+++ PROVIDED INFORMATION +++
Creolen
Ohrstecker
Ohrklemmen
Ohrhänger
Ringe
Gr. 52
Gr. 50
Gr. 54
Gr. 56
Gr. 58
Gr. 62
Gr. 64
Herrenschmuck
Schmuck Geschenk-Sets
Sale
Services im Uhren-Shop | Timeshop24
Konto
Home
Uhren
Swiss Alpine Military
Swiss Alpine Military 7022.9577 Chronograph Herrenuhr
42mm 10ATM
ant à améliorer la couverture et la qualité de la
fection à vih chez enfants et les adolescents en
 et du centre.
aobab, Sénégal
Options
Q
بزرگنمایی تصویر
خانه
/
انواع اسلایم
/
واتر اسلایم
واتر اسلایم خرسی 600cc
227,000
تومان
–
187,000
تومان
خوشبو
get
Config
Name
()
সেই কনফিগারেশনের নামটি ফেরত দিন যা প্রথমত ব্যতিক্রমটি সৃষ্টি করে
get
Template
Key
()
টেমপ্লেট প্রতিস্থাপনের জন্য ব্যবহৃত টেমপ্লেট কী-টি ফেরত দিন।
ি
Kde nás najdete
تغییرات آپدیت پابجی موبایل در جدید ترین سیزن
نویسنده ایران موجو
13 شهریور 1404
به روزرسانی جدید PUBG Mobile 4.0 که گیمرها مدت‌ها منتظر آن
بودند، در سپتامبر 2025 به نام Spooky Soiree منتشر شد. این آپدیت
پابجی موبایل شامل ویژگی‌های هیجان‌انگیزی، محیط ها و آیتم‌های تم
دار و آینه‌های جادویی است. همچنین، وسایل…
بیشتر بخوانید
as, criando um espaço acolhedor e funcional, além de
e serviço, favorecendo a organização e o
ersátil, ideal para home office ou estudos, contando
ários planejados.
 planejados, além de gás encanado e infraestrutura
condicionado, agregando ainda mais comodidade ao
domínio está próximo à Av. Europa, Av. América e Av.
+++
Here the answer is the exact run of lines above, from the line with "به روزرسانی جدید" down to the last, and nothing else.

به روزرسانی جدید PUBG Mobile 4.0 که گیمرها مدت‌ها منتظر آن
بودند، در سپتامبر 2025 به نام Spooky Soiree منتشر شد. این آپدیت
پابجی موبایل شامل ویژگی‌های هیجان‌انگیزی، محیط ها و آیتم‌های تم
دار و آینه‌های جادویی است. همچنین، وسایل…
بیشتر بخوانید
as, criando um espaço acolhedor e funcional, além de
e serviço, favorecendo a organização e o
ersátil, ideal para home office ou estudos, contando
ários planejados.
 planejados, além de gás encanado e infraestrutura
condicionado, agregando ainda mais comodidade ao
domínio está próximo à Av. Europa, Av. América e Av.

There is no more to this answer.